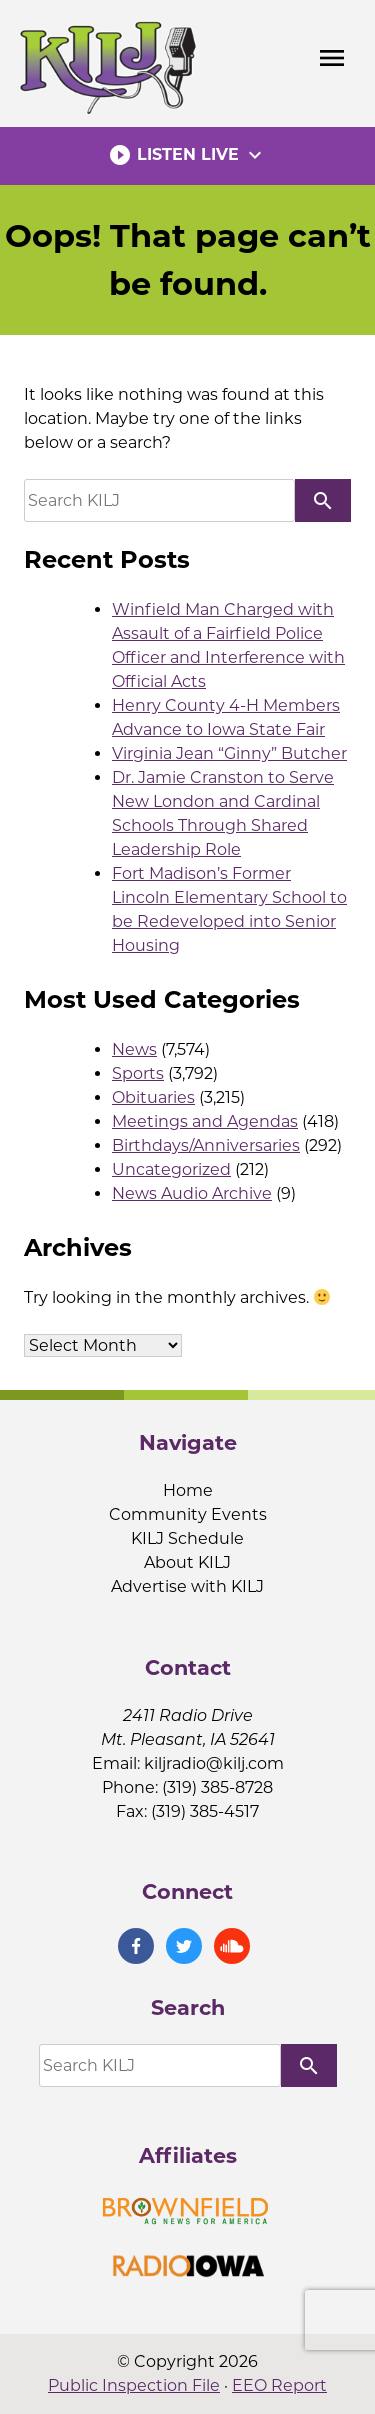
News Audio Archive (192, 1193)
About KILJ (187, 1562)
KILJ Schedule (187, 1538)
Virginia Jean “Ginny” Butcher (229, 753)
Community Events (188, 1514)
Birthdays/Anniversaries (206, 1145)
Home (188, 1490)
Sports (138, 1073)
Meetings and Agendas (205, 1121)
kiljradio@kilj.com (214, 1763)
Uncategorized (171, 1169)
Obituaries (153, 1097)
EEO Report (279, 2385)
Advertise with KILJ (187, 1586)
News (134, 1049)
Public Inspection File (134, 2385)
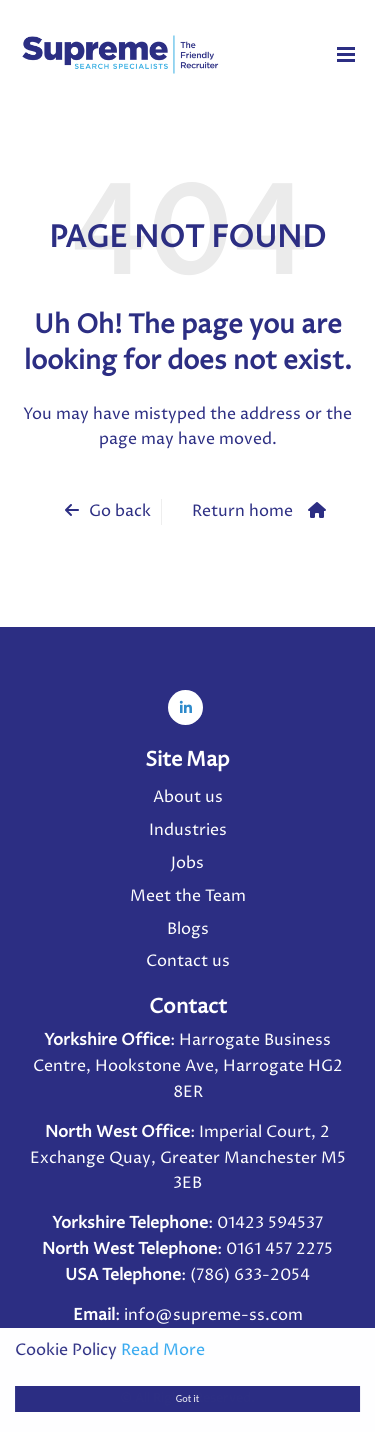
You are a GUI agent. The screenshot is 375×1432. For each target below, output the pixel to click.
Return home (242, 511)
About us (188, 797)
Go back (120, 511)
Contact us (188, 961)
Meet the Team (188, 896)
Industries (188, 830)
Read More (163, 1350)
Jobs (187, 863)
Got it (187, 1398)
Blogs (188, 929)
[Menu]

> **ACTIVITY**
Print out the records in full and exactly, dropping every picture.

> **SOLUTION TO THE PROBLEM**
News Audio Archive (192, 1193)
About KILJ (187, 1562)
KILJ Schedule (187, 1538)
Virginia Jean “Ginny” Butcher (229, 753)
Community Events (188, 1514)
Birthdays/Anniversaries (206, 1145)
Home (188, 1490)
Sports (138, 1073)
Meetings and Agendas (205, 1121)
kiljradio@kilj.com (214, 1763)
Uncategorized (171, 1169)
Obituaries (153, 1097)
EEO Report (279, 2385)
Advertise with KILJ (187, 1586)
News (134, 1049)
Public Inspection File (134, 2385)
You are a GUI agent. The screenshot is 375×1432. For each target below, output the pixel to click.
Return home (242, 511)
About us (188, 797)
Go back (120, 511)
Contact us (188, 961)
Meet the Team (188, 896)
Industries (188, 830)
Read More (163, 1350)
Jobs (187, 863)
Got it (187, 1398)
Blogs (188, 929)
[Menu]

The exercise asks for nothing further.